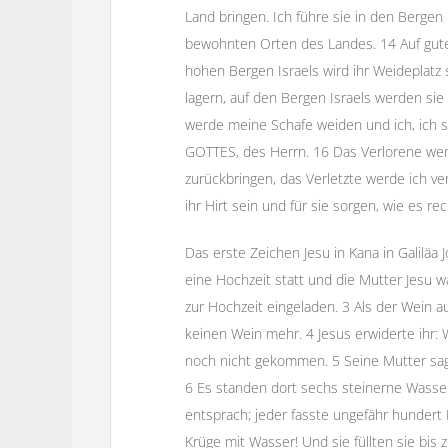
Land bringen. Ich führe sie in den Bergen 
bewohnten Orten des Landes. 14 Auf gute
hohen Bergen Israels wird ihr Weideplatz
lagern, auf den Bergen Israels werden sie 
werde meine Schafe weiden und ich, ich s
GOTTES, des Herrn. 16 Das Verlorene wer
zurückbringen, das Verletzte werde ich ver
ihr Hirt sein und für sie sorgen, wie es rec
Das erste Zeichen Jesu in Kana in Galiläa J
eine Hochzeit statt und die Mutter Jesu w
zur Hochzeit eingeladen. 3 Als der Wein a
keinen Wein mehr. 4 Jesus erwiderte ihr: 
noch nicht gekommen. 5 Seine Mutter sagt
6 Es standen dort sechs steinerne Wasser
entsprach; jeder fasste ungefähr hundert L
Krüge mit Wasser! Und sie füllten sie bis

──────

■ **PROBLEM REQUIREMENTS**
Write the listing out a second time exactly, dropping all images.

■ **RESULT**
Land bringen. Ich führe sie in den Bergen 
bewohnten Orten des Landes. 14 Auf gute
hohen Bergen Israels wird ihr Weideplatz
lagern, auf den Bergen Israels werden sie 
werde meine Schafe weiden und ich, ich s
GOTTES, des Herrn. 16 Das Verlorene wer
zurückbringen, das Verletzte werde ich ver
ihr Hirt sein und für sie sorgen, wie es rec
Das erste Zeichen Jesu in Kana in Galiläa J
eine Hochzeit statt und die Mutter Jesu w
zur Hochzeit eingeladen. 3 Als der Wein a
keinen Wein mehr. 4 Jesus erwiderte ihr: 
noch nicht gekommen. 5 Seine Mutter sagt
6 Es standen dort sechs steinerne Wasser
entsprach; jeder fasste ungefähr hundert L
Krüge mit Wasser! Und sie füllten sie bis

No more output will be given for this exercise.